Content starts
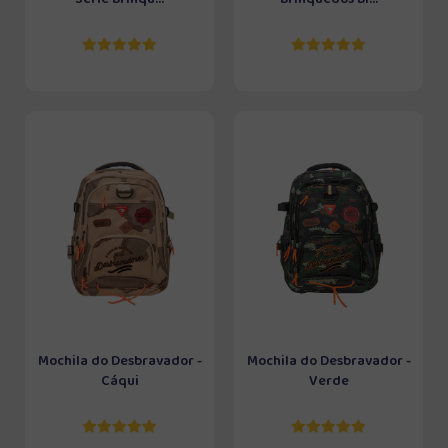
Mochila do Desbravador -
Mochila do Desbravador -
Cáqui
Verde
Content ends
**Problem to solve:** Retype the listing exactly. Leave the pictures out.

**Solution for this task:**
Mochila do Desbravador -
Mochila do Desbravador -
Cáqui
Verde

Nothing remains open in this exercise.